Also diese Reaktionen erinnern mich an die Leserbriefe in der Kronenzeitung.
Entschuldigung, wenn sich dadurch jetzt jemand angegriffen fühlt, aber dieser Eindruck drängt sich mir auf.
Kinder denken nun mal anders als Erwachsene.
Das nennt man auch magisches Denken:
http://de.wikipedia.org/wiki/Magisches_Denken
Bei derartigen Aussagen wie "Da muss man einen großen Bogen machen", verstehen die "Aha, alles was neu und unbekannt ist, ist nicht gut, das muss man meiden, da muss man weglaufen, das ist gefährlich, das ist verrückt".
Und wenn sie mal nicht mehr weglaufen können, dann kommt es zum Konflikt.

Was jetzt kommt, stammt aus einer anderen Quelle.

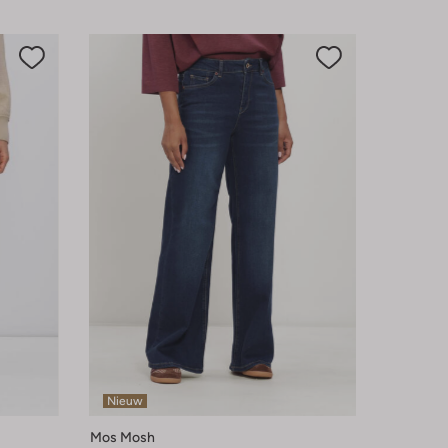
Nieuw
Mos Mosh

Man muss also unter allen Umständen vermeiden, "anders" zu sein.
Selbst wenn man dann sein eigenes Selbst verleugnen muss.
Da gabs doch mal einen Film mit einem Buben, der wollte lieber Ballett tanzen als Fußball spielen.
Aber sein Vater hat ihn dafür verachtet und übelst beschimpft, anstatt Verständnis für die Wünsche seines Kindes zu zeigen und ihn zu unterstüzten.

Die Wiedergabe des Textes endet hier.